После того несостоявшегося романа с Митей она так и не вышла замуж. Что вызывало у всех ее знакомых тихое недоумение. Ее пытались знакомить с приличными молодыми людьми, но она сбегала с подстроенных встреч, а потом мягко пеняла организаторам. И ведь не уродка. Немного пресновата, не хохотушка, не кровь с молоком, но умница, с отдельной квартирой, со степенью, хотя не все считают это достоинством. Со временем все объяснилось – религия. Алевтина Ниловна сделалась мирской монашкой. Оставаясь хорошим товарищем, хорошим работником и никому не навязывая своих духовных открытий, никого не заманивая в катакомбу своей укромной веры. На работе даже не замечали, что она постится. Когда родился Мишель, никакой другой кандидатуры на роль крестной и не рассматривали. Именно тогда, первый и последний раз, Алевтина поинтересовалась у Мити, почему он сам не крестится, раз уж так деятельно участвует в крещении сына. Стало быть, видит в этом пользу, а не вред. Начитанный Митя ответил тогда, что у него комплекс Константина. Того самого, византийского императора, который по легенде дал совершить над собою таинство, только лежа на смертном одре. Он исходил из трезвого рассуждения, что ему в должности императора лучше оставаться не крещенным, ибо ведь, сколько жестокостей и кровопролитий потребует от него логика властвования. Сколько грехов! Вот перед смертью с крещением ему все отпустятся. И на тот свет он пойдет чистым как из бани.
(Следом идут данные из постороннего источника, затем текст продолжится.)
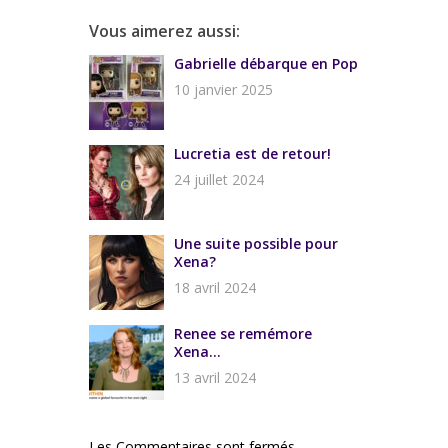
Vous aimerez aussi:
Gabrielle débarque en Pop
10 janvier 2025
Lucretia est de retour!
24 juillet 2024
Une suite possible pour
Xena?
18 avril 2024
Renee se remémore
Xena…
13 avril 2024
Les Commentaires sont fermés.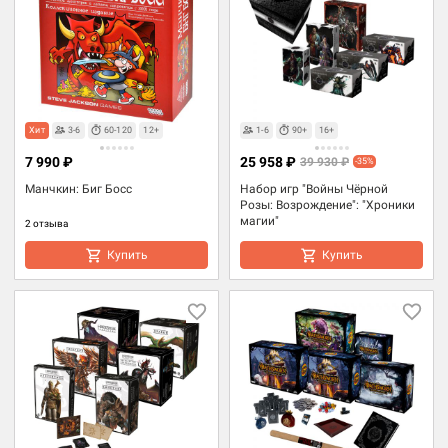
Хит
3-6
60-120
12+
1-6
90+
16+
7 990 ₽
25 958 ₽
39 930 ₽
-35%
Манчкин: Биг Босс
Набор игр "Войны Чёрной
Розы: Возрождение": "Хроники
магии"
2 отзыва
Купить
Купить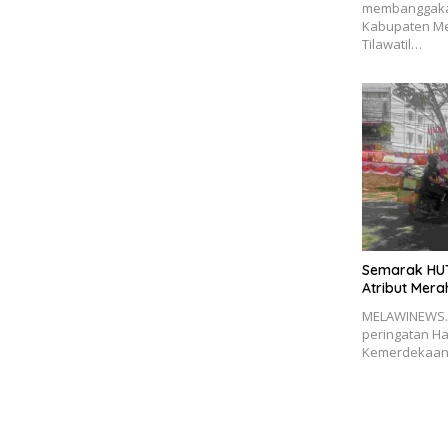
membanggakan
Kabupaten Me
Tilawatil…
Semarak HUT
Atribut Mera
MELAWINEWS.
peringatan Ha
Kemerdekaan 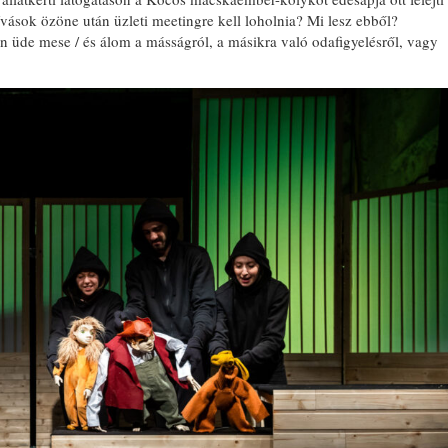
hívások özöne után üzleti meetingre kell loholnia? Mi lesz ebből?
 üde mese / és álom a másságról, a másikra való odafigyelésről, vagy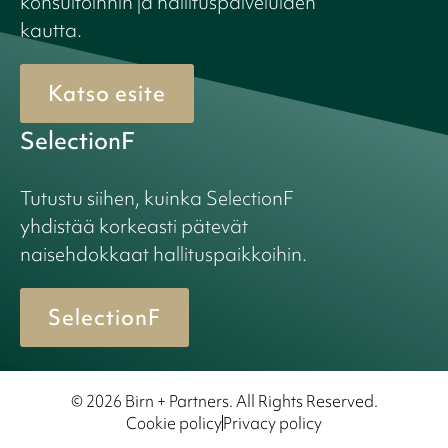
konsultoinnin ja hallituspalveluiden
kautta.
Katso esite
SelectionF
Tutustu siihen, kuinka SelectionF
yhdistää korkeasti pätevät
naisehdokkaat hallituspaikkoihin.
SelectionF
© 2026 Birn + Partners. All Rights Reserved.
Cookie policy
Privacy policy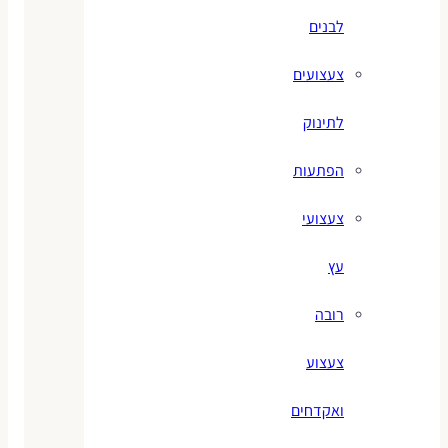
לבנים
צעצועים
לתינוק
הפתעות
צעצועי
עץ
רובה
צעצוע
ואקדחים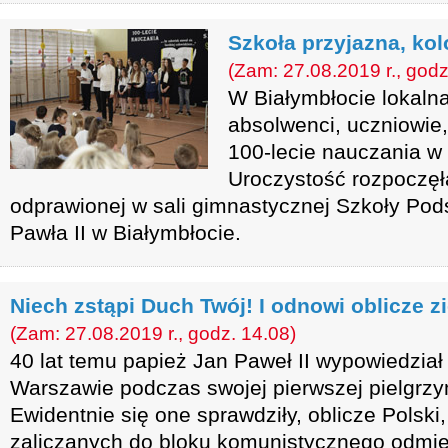
Szkoła przyjazna, kol
(Zam: 27.08.2019 r., godz
W Białymbłocie lokaln
absolwenci, uczniowie,
100-lecie nauczania w
Uroczystość rozpoczęł
odprawionej w sali gimnastycznej Szkoły Pod
Pawła II w Białymbłocie.
Niech zstąpi Duch Twój! I odnowi oblicze zi
(Zam: 27.08.2019 r., godz. 14.08)
40 lat temu papież Jan Paweł II wypowiedział
Warszawie podczas swojej pierwszej pielgrzy
Ewidentnie się one sprawdziły, oblicze Polski
zaliczanych do bloku komunistycznego odmie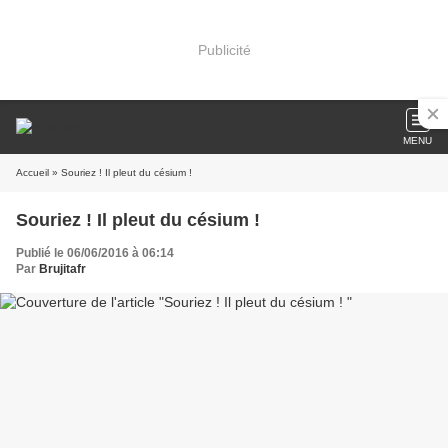
Publicité
MENU
Accueil
» Souriez ! Il pleut du césium !
Souriez ! Il pleut du césium !
Publié le 06/06/2016 à 06:14
Par
Brujitafr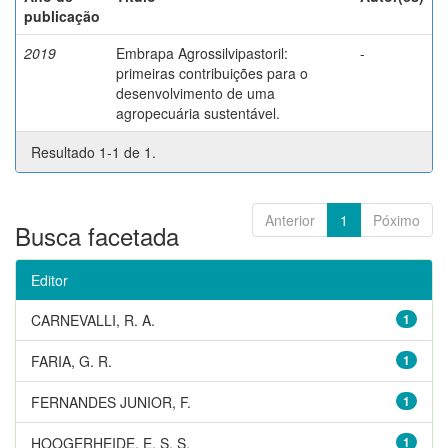
publicação
2019
Embrapa Agrossilvipastoril:
-
primeiras contribuições para o
desenvolvimento de uma
agropecuária sustentável.
Resultado 1-1 de 1.
Anterior
1
Póximo
Busca facetada
Editor
CARNEVALLI, R. A.
1
FARIA, G. R.
1
FERNANDES JUNIOR, F.
1
HOOGERHEIDE, E. S. S.
1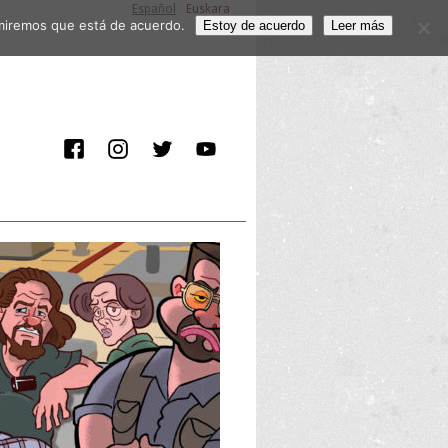
Español
Euskara
sumiremos que está de acuerdo.
Estoy de acuerdo
Leer más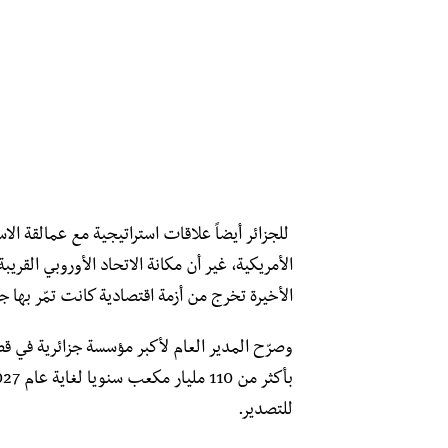
للجزائر أيضاً علاقات استراتيجية مع عمالقة الا
الأمريكية، غير أن مكانة الاتحاد الأوروبي القر
الأخيرة تخرج من أزمة اقتصادية كانت تمّر بها جرّ
وصرّح المدير العام لأكبر مؤسسة جزائرية في ق
للتصدير.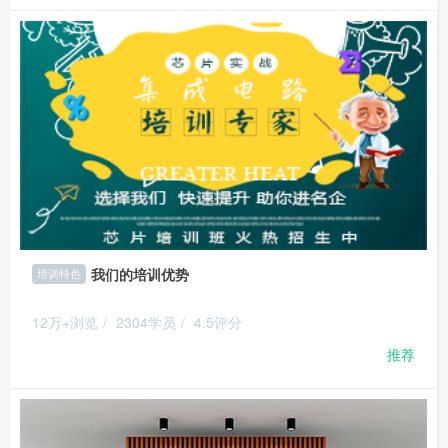
我们的培训优势
培训特色
12万+浏览
/
2304学员
/
4.5评分
推荐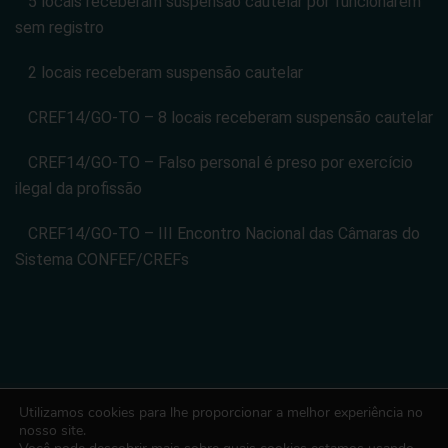
5 locais receberam suspensão cautelar por funcionarem
sem registro
2 locais receberam suspensão cautelar
CREF14/GO-TO – 8 locais receberam suspensão cautelar
CREF14/GO-TO – Falso personal é preso por exercício
ilegal da profissão
CREF14/GO-TO – III Encontro Nacional das Câmaras do
Sistema CONFEF/CREFs
Utilizamos cookies para lhe proporcionar a melhor experiência no
CONSELHO REGIONAL DE EDUCACAO FISICA DA 14 REGIAO -
nosso site.
CREF14/GO-TO. CNPJ: 08.024.822/0001-14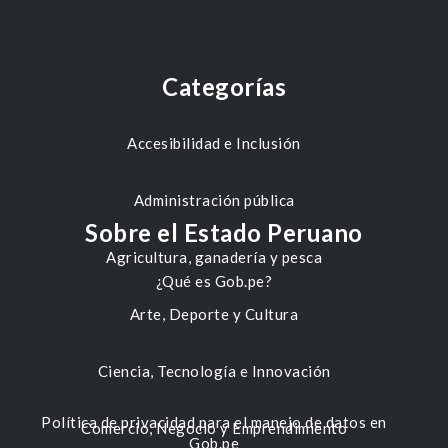
Categorías
Accesibilidad e Inclusión
Administración pública
Sobre el Estado Peruano
Agricultura, ganadería y pesca
¿Qué es Gob.pe?
Arte, Deporte y Cultura
Ciencia, Tecnología e Innovación
Política de privacidad para el manejo de datos en
Comercio, Negocio y Emprendimiento
Gob.pe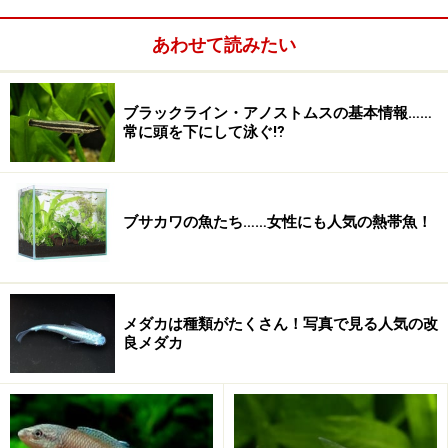
醐味なので、ぜひそこまで狙ってみてほしい。その為に
は、ペアが落ち着ける環境を用意し、じっくり丁寧に育
あわせて読みたい
てると良いだろう。どうしても食卵してしまう場合、卵
だけ取り出して人工孵化させるのも一つの方法です。
ブラックライン・アノストムスの基本情報……
常に頭を下にして泳ぐ⁉
※記事内容は執筆時点のものです。最新の内容をご確認くださ
い。
※ペットは、種類や体格（体重、サイズ、成長）などにより個体
差があります。記事内容は全ての個体へ一様に当てはまるわけで
はありません。
ブサカワの魚たち……女性にも人気の熱帯魚！
【編集部おすすめの購入サイト】
メダカは種類がたくさん！写真で見る人気の改
Amazonで熱帯魚用のペットグッズをチェック！
良メダカ
楽天市場でペット用品をチェック！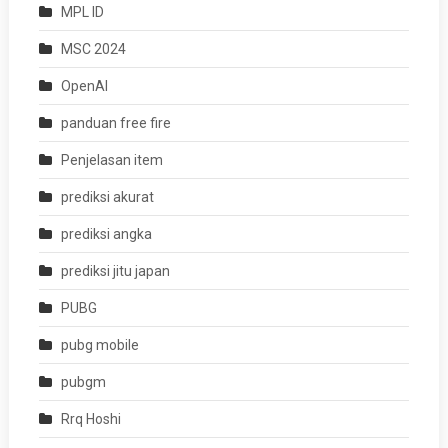
MPL ID
MSC 2024
OpenAI
panduan free fire
Penjelasan item
prediksi akurat
prediksi angka
prediksi jitu japan
PUBG
pubg mobile
pubgm
Rrq Hoshi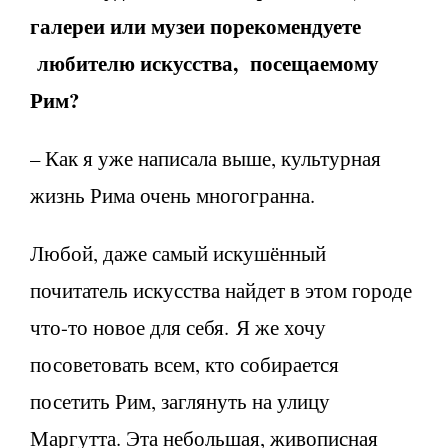
галереи или музеи порекомендуете
любителю искусства, посещаемому
Рим?
– Как я уже написала выше, культурная
жизнь Рима очень многогранна.
Любой, даже самый искушённый
почитатель искусства найдет в этом городе
что-то новое для себя. Я же хочу
посоветовать всем, кто собирается
посетить Рим, заглянуть на улицу
Маргутта. Эта небольшая, живописная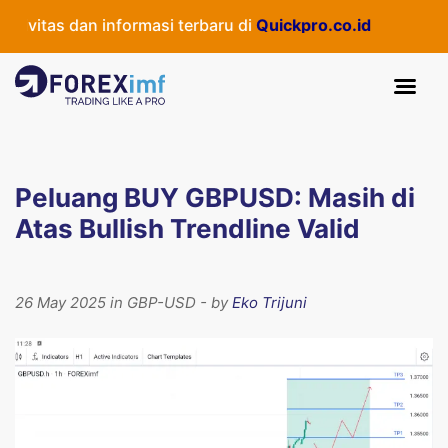
itas dan informasi terbaru di
Quickpro.co.id
Peluang BUY GBPUSD: Masih di
Atas Bullish Trendline Valid
26 May 2025 in GBP-USD - by
Eko Trijuni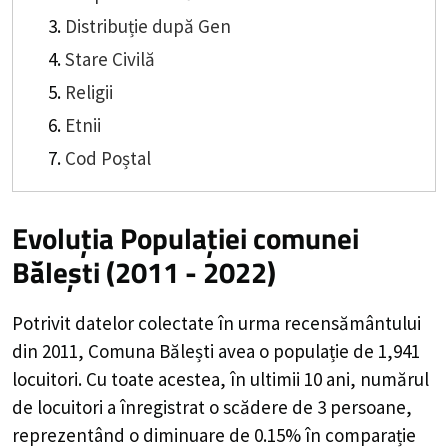
Distribuție după Gen
Stare Civilă
Religii
Etnii
Cod Poștal
Evoluția Populației comunei
Bălești (2011 - 2022)
Potrivit datelor colectate în urma recensământului
din 2011,
Comuna Bălești
avea o populație de
1,941
locuitori. Cu toate acestea, în ultimii 10 ani, numărul
de locuitori a înregistrat o
scădere de
3
persoane,
reprezentând o
diminuare de 0.15%
în comparație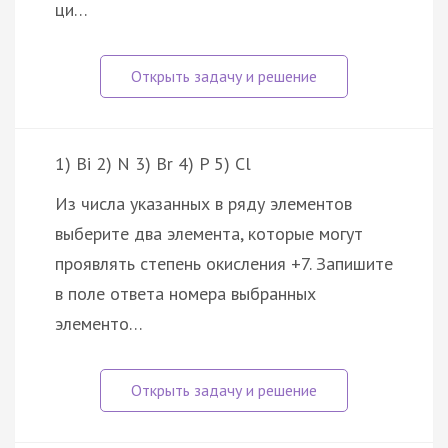
ци…
1) Bi 2) N 3) Br 4) P 5) Cl
Из числа указанных в ряду элементов
выберите два элемента, которые могут
проявлять степень окисления +7. Запишите
в поле ответа номера выбранных
элементо…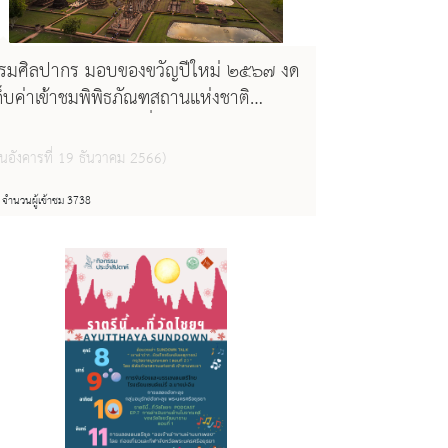
รมศิลปากร มอบของขวัญปีใหม่ ๒๕๖๗ งด
ก็บค่าเข้าชมพิพิธภัณฑสถานแห่งชาติ
ุทยานประวัติศาสตร์ทั่วประเทศ
ันอังคารที่ 19 ธันวาคม 2566)
จำนวนผู้เข้าชม 3738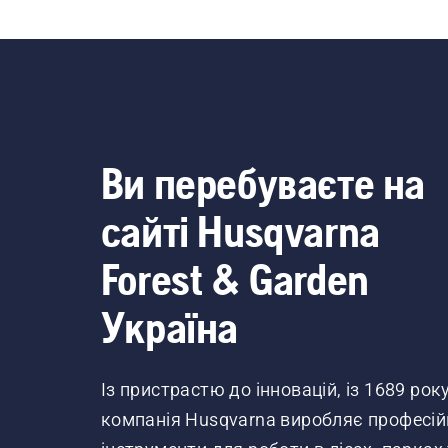
окуляри. Пружина, що
натягує ремінь, може
зламатися та призвести
до тяжкої травми.
Ви перебуваєте на
сайті Husqvarna
Forest & Garden
Україна
Із пристрастю до інновацій, із 1689 рок
компанія Husqvarna виробляє професій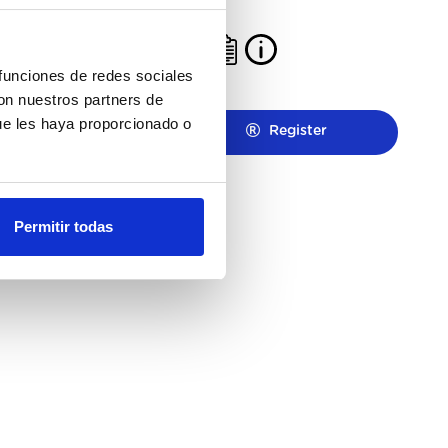
L
 funciones de redes sociales
con nuestros partners de
ue les haya proporcionado o
Register
Register
Permitir todas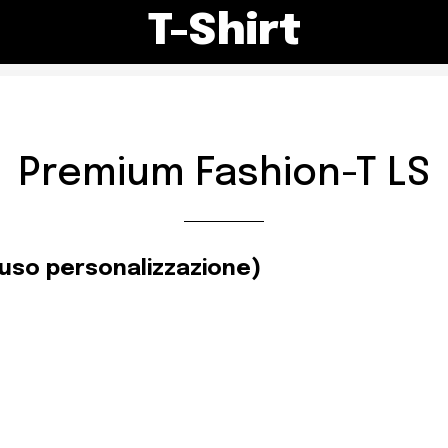
T-Shirt
Premium Fashion-T LS
luso personalizzazione)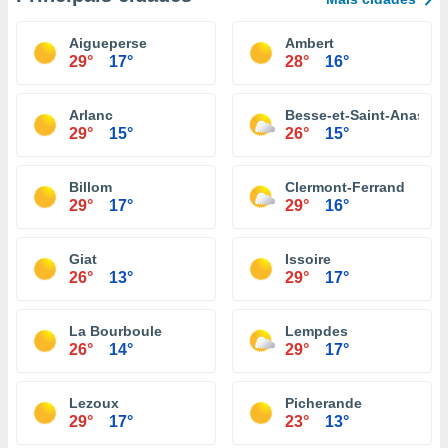
Aigueperse
Ambert
29°
17°
28°
16°
Arlanc
Besse-et-Saint-Anastai
29°
15°
26°
15°
Billom
Clermont-Ferrand
29°
17°
29°
16°
Giat
Issoire
26°
13°
29°
17°
La Bourboule
Lempdes
26°
14°
29°
17°
Lezoux
Picherande
29°
17°
23°
13°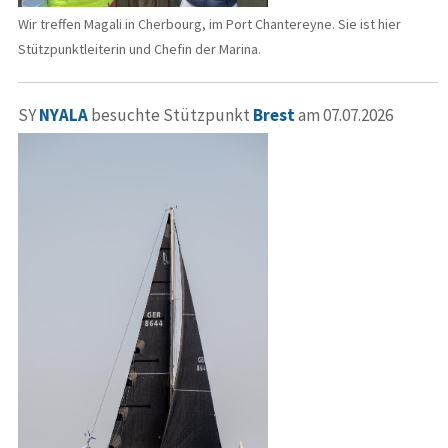
Wir treffen Magali in Cherbourg, im Port Chantereyne. Sie ist hier
Stützpunktleiterin und Chefin der Marina.
SY
NYALA
besuchte Stützpunkt
Brest
am 07.07.2026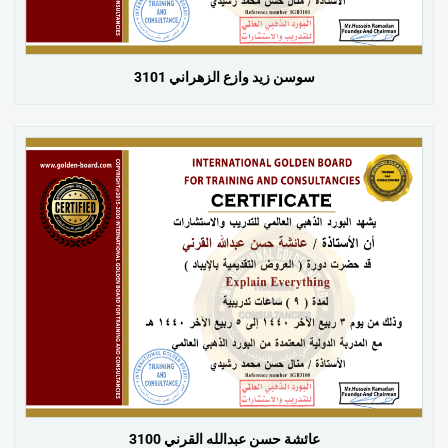
سوسن زيد وازع الزهراني 3101
عائشة حسن عبدالله القرني 3100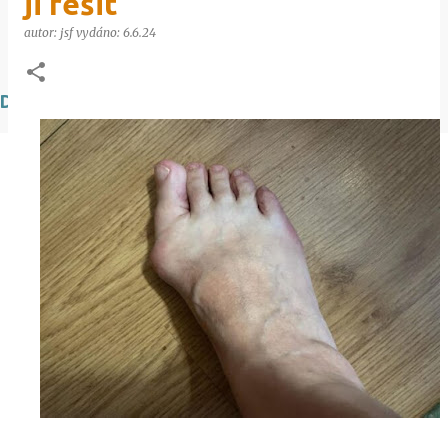
ji řešit
autor:
jsf
vydáno:
6.6.24
DOPORUČUJEME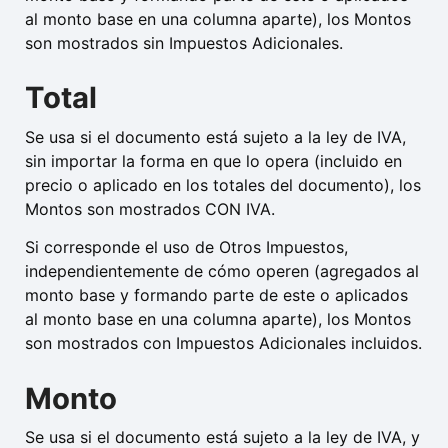
al monto base en una columna aparte), los Montos
son mostrados sin Impuestos Adicionales.
Total
Se usa si el documento está sujeto a la ley de IVA,
sin importar la forma en que lo opera (incluido en
precio o aplicado en los totales del documento), los
Montos son mostrados CON IVA.
Si corresponde el uso de Otros Impuestos,
independientemente de cómo operen (agregados al
monto base y formando parte de este o aplicados
al monto base en una columna aparte), los Montos
son mostrados con Impuestos Adicionales incluidos.
Monto
Se usa si el documento está sujeto a la ley de IVA, y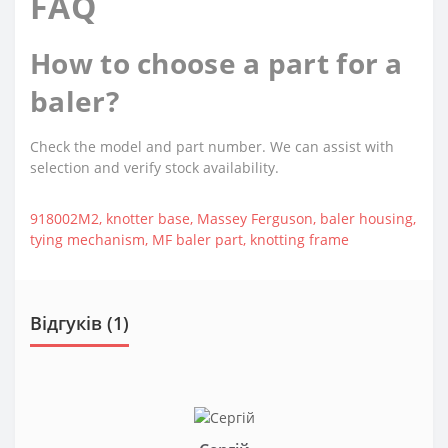
FAQ
How to choose a part for a
baler?
Check the model and part number. We can assist with
selection and verify stock availability.
918002M2
,
knotter base
,
Massey Ferguson
,
baler housing
,
tying mechanism
,
MF baler part
,
knotting frame
Відгуків (1)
– Я, конечно, не император, но грешник страшный.
– А вдруг несчастный случай? – серьезно спросила Алевтина. – Если не успеешь, как тогда?
– Если смерти, то мгновенной, если раны – небольшой. Не хочется верить, что я такой уж беспросветный неудачник, что рок меня до такой степени не помилует.
– Ты что, не веришь в Бога?
– Как тебе сказать, я на него надеюсь.
– Несчастный.
Митя запомнил приступ этой сугубой веросерьезности Алевтины и потом частенько над ней подтрунивал по какому-нибудь богословско-церковному поводу. Вычитает что-нибудь этакое у редкого автора и подсунет с ужимками. Например, «несчастные вы люди христиане, и здесь не живете, и там не воскреснете» из Цельсия, что ли. Алевтина никогда не отвечала ему, видимо, жалея, а его эта жалость развлекала.
– Я хочу поговорить с Мишей.
Алевтина вздохнула, она все поняла еще тогда, когда он колотил кулаком в дверь.
– Пей чай.
Дир Сергеевич поднял чашку и выпил одним огромным, неаккуратным глотком. Обжег рот, облил рубаху, рукав пиджака.
– О, Господи! – кинулась к нему Алевтина с полотенцем. Он отстранил ее, зажмурившись и шипя. Из обожженного рта капало, лицо было перекошено, он был очень не хорош в этот момент.
– Нисего, нисего, пройдет, не такой уш и горяший у тебя сиек.
– Митя, ну ты что?!
– Не вздумай реветь, ненавижу!
– А что мне делать?
– Дай телефон крестного сына.
– Извини, правда, извини, но … почему у тебя у самого нет?